Lì is the pinyin romanization of the Chinese surname written 利 in Chinese character. It is pronounced Lei in Cantonese, and often spelled Lei in Hong Kong and overseas-Chinese communities. It is listed 364th in the Song dynasty classic Hundred Family Surnames. As of 2008, Li is the 299th most common surname in China.

==Origins==
Traditional texts have recorded several possible origins of the surname Li (利):

1. According to the Song dynasty text Lushi, a collection of historical facts, legends, and folklore, some of the descendants of Laozi (fl. 6th century BC) adopted the surname Li, in honour of their ancestor Lizhen (利贞) who lived during the Shang dynasty.

2. According to the 9th-century Tang dynasty text Yuanhe Xing Zuan, during the Spring and Autumn period, a prince of the Chu state was enfeoffed at the settlement of Li (in present-day Guangyuan, Sichuan province), and his descendants adopted Li as their surname. This branch originates from the royal Chu surname of Mi (芈).

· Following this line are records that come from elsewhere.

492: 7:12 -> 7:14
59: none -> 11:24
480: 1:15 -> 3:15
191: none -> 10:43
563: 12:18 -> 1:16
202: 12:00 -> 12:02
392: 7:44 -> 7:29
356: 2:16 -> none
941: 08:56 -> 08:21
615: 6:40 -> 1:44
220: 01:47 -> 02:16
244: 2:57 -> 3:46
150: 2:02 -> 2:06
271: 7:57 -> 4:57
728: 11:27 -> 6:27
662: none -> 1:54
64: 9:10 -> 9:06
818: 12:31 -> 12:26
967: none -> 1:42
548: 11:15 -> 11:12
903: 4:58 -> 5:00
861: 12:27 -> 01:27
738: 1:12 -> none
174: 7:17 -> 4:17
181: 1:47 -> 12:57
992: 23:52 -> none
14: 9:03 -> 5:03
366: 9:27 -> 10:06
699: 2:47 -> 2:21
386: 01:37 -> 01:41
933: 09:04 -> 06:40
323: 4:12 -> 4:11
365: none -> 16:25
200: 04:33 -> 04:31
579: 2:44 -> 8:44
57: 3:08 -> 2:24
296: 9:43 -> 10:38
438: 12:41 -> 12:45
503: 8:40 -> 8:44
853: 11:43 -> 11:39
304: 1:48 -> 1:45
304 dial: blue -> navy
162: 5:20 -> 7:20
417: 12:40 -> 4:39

3. Also during the Spring and Autumn period, a minister of Jin state was enfeoffed at another settlement with the same name Li. His descendants used the surname Lisun (利孙), later shortened to Li. This branch originates from the royal Jin surname of Ji (姬).

==Xianbei adoption==
During the Northern Wei dynasty (386–535), the Xianbei rulers pursued a policy of drastic sinicization, and ordered many non-Chinese people to adopt Chinese surnames. The Book of Wei records that several tribes whose Chinese transliteration contains the character Li 利, such as Chili (叱利), adopted Li as their surname.

==Notable people==
- Li Ji (利几, third century BC), general under Xiang Yu and later Liu Bang.
- Li Cang (利蒼), Marquis of Dai during the Han dynasty, whose tomb has been discovered at Mawangdui.
- Matteo Ricci (1552–1610), Jesuit priest from Italy, used the Chinese name Li Madou (利瑪竇), adopting Li 利 as his surname.
- Lee Hysan (利希慎, 1879–1928) Hong Kong opium trader and property developer.
- Sir Lee Quo-wei (利國偉, 1918–2013), Hong Kong banker, director of Hang Seng Bank.
- Vivienne Poy née Lee (利德蕙, born 1941), Senator of Canada, granddaughter of Hysan.
- Nina Li or Li Zhi (利智, born 1961), actress, wife of Jet Li (whose surname is a different Li 李).
- Li Guangyu (利光宇, born 1990), Chinese-Australian actor.